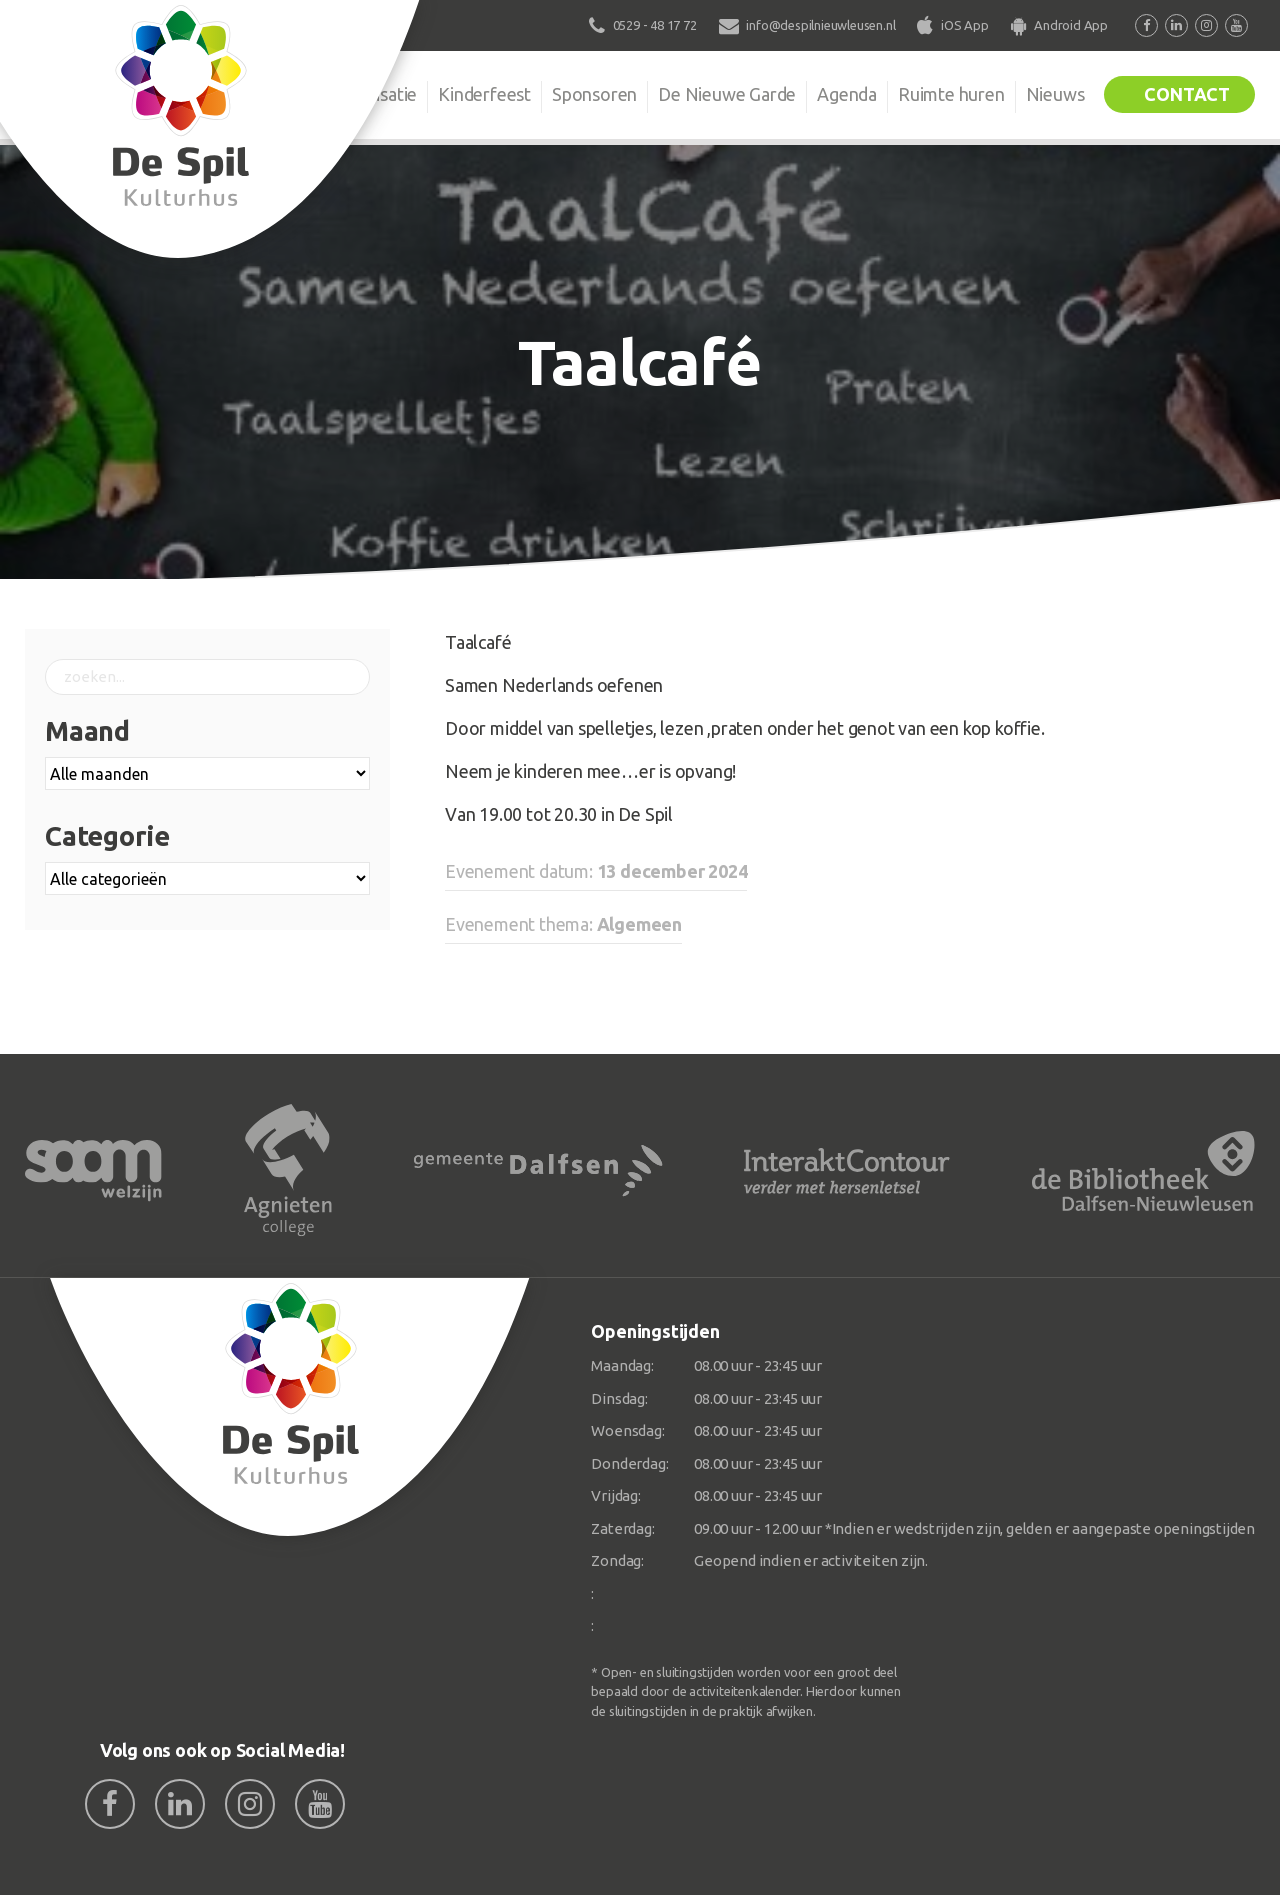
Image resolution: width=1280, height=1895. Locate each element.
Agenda (847, 94)
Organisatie (372, 94)
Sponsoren (594, 94)
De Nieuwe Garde (727, 94)
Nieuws (1055, 94)
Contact (1187, 94)
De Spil (267, 94)
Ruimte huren (951, 94)
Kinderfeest (484, 94)
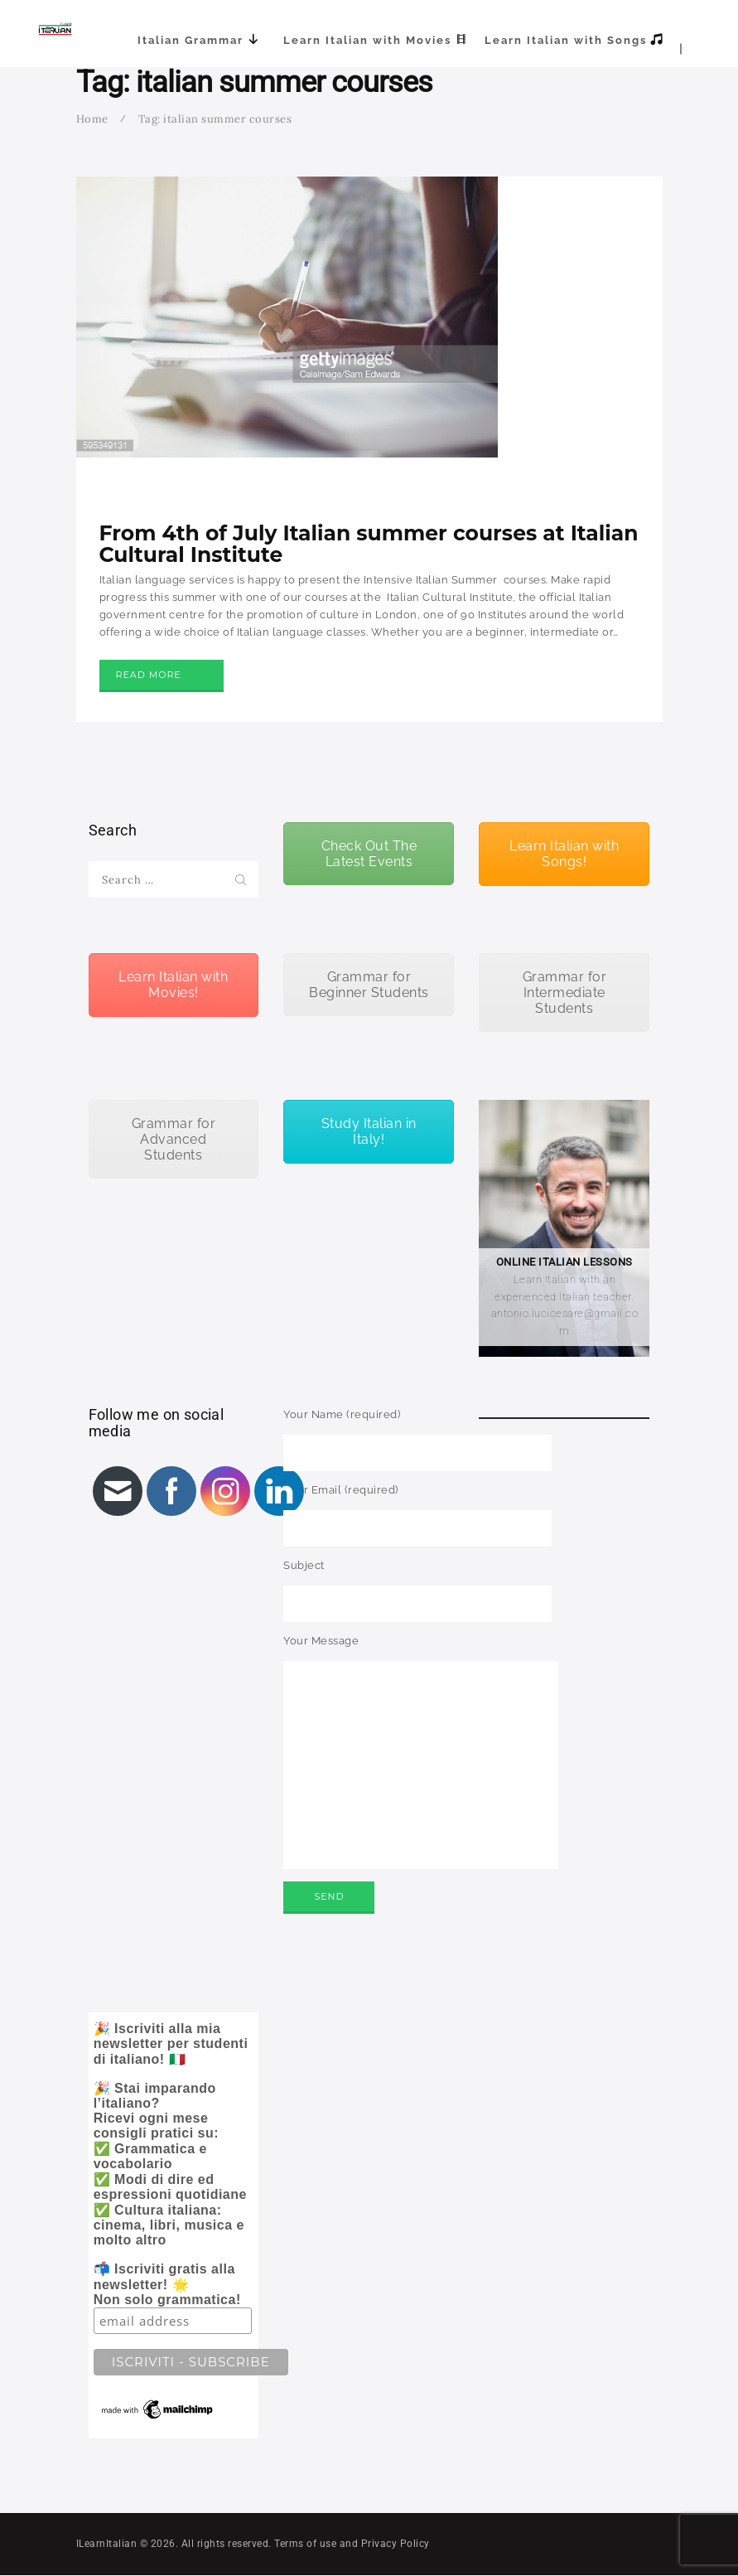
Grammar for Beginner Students (369, 984)
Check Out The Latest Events (369, 853)
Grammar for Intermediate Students (565, 992)
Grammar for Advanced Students (174, 1139)
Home (92, 119)
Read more (148, 674)
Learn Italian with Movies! (173, 984)
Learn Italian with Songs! (564, 853)
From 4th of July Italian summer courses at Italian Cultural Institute (369, 543)
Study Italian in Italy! (369, 1131)
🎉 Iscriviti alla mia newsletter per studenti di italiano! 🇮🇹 (176, 2222)
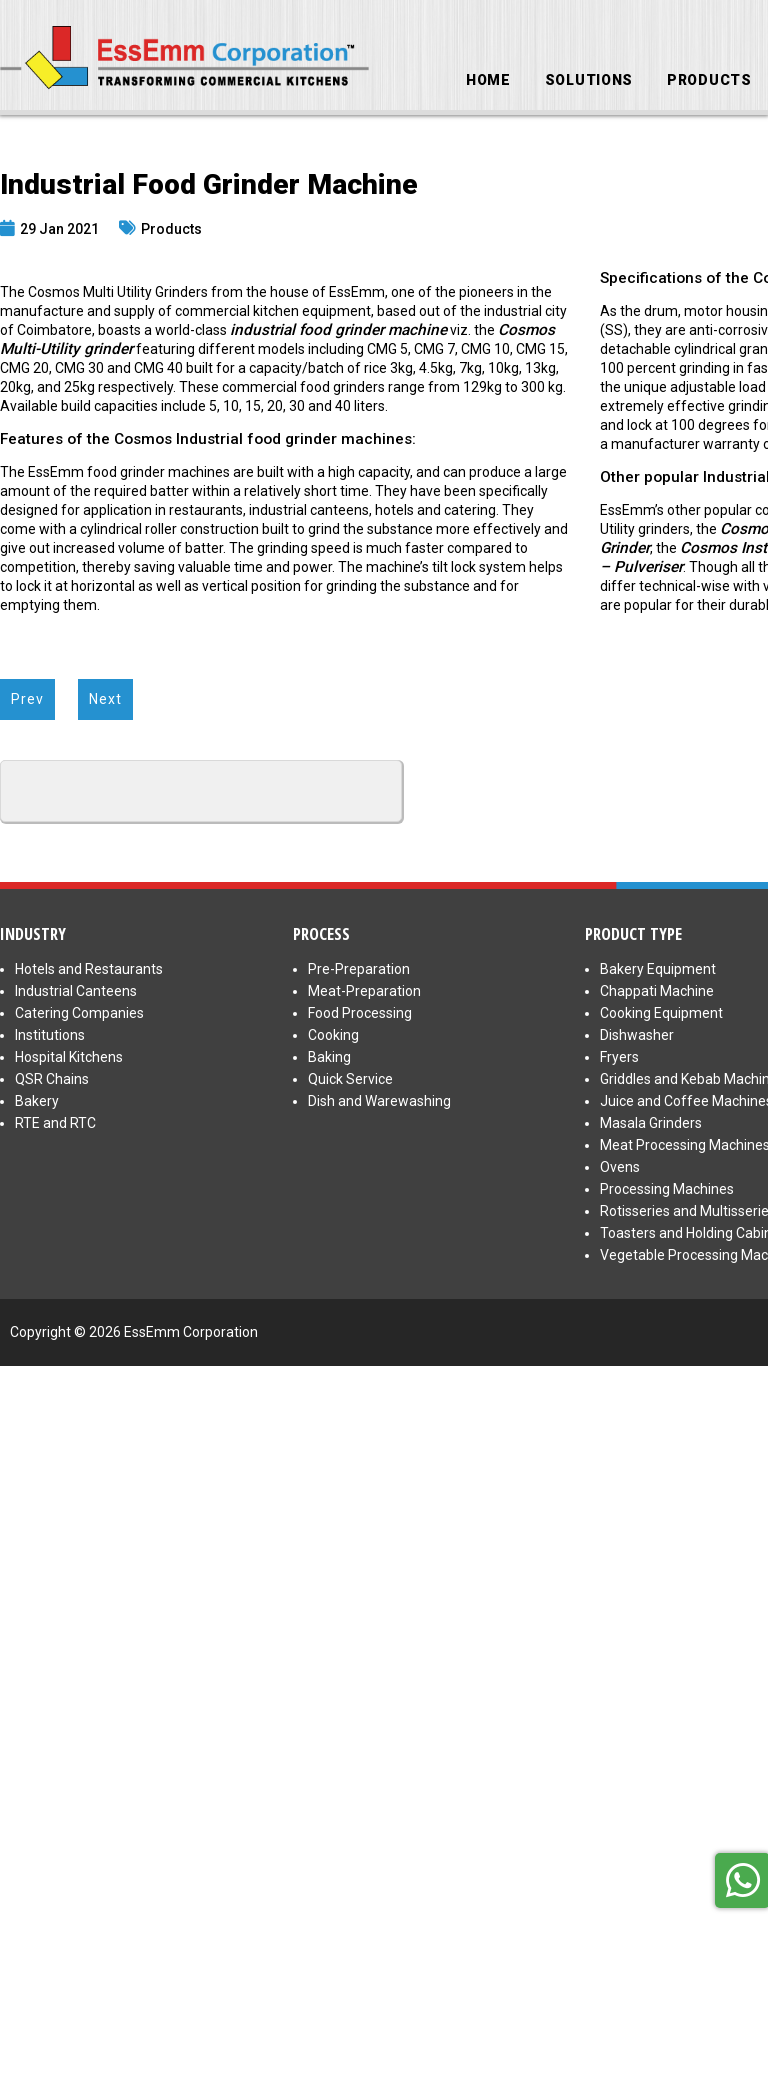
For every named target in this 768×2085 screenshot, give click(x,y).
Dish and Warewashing (379, 1101)
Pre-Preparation (359, 969)
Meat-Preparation (364, 991)
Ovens (620, 1167)
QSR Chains (52, 1079)
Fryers (619, 1057)
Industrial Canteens (76, 991)
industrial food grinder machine (338, 330)
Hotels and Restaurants (89, 969)
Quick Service (350, 1079)
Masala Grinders (651, 1123)
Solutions (589, 80)
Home (488, 80)
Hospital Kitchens (69, 1057)
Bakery (37, 1101)
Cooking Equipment (661, 1013)
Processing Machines (667, 1189)
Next (105, 699)
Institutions (50, 1035)
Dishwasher (637, 1035)
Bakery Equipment (658, 969)
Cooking (333, 1035)
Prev (27, 699)
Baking (329, 1057)
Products (709, 80)
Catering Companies (79, 1013)
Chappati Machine (657, 991)
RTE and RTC (55, 1123)
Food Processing (360, 1013)
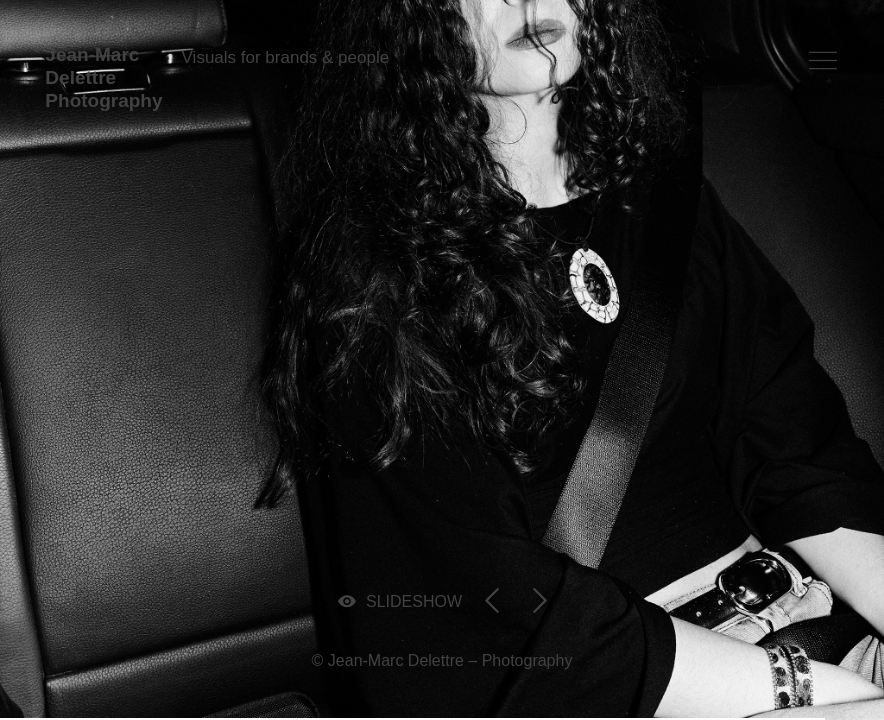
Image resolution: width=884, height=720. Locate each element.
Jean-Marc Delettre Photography (103, 77)
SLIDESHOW (414, 601)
####
What to produce:
Quote every record above exactly, omitting any pictures they contain.

Task response:
Image resolution: width=1280, height=1895. Locate each element.
Agenda (847, 94)
Organisatie (372, 94)
Sponsoren (594, 94)
De Nieuwe Garde (727, 94)
Nieuws (1055, 94)
Contact (1187, 94)
De Spil (267, 94)
Ruimte huren (951, 94)
Kinderfeest (484, 94)
Grammar for Beginner Students (369, 984)
Check Out The Latest Events (369, 853)
Grammar for Intermediate Students (565, 992)
Grammar for Advanced Students (174, 1139)
Home (92, 119)
Read more (148, 674)
Learn Italian with Movies! (173, 984)
Learn Italian with Songs! (564, 853)
From 4th of July Italian summer courses at Italian Cultural Institute (369, 543)
Study Italian in Italy! (369, 1131)
🎉 Iscriviti alla mia newsletter per studenti di italiano! 🇮🇹 (176, 2222)
For every named target in this 768×2085 screenshot, give click(x,y).
Dish and Warewashing (379, 1101)
Pre-Preparation (359, 969)
Meat-Preparation (364, 991)
Ovens (620, 1167)
QSR Chains (52, 1079)
Fryers (619, 1057)
Industrial Canteens (76, 991)
industrial food grinder machine (338, 330)
Hotels and Restaurants (89, 969)
Quick Service (350, 1079)
Masala Grinders (651, 1123)
Solutions (589, 80)
Home (488, 80)
Hospital Kitchens (69, 1057)
Bakery (37, 1101)
Cooking Equipment (661, 1013)
Processing Machines (667, 1189)
Next (105, 699)
Institutions (50, 1035)
Dishwasher (637, 1035)
Bakery Equipment (658, 969)
Cooking (333, 1035)
Prev (27, 699)
Baking (329, 1057)
Products (709, 80)
Catering Companies (79, 1013)
Chappati Machine (657, 991)
RTE and RTC (55, 1123)
Food Processing (360, 1013)
Image resolution: width=884, height=720. Locate each element.
Jean-Marc Delettre Photography (103, 77)
SLIDESHOW (414, 601)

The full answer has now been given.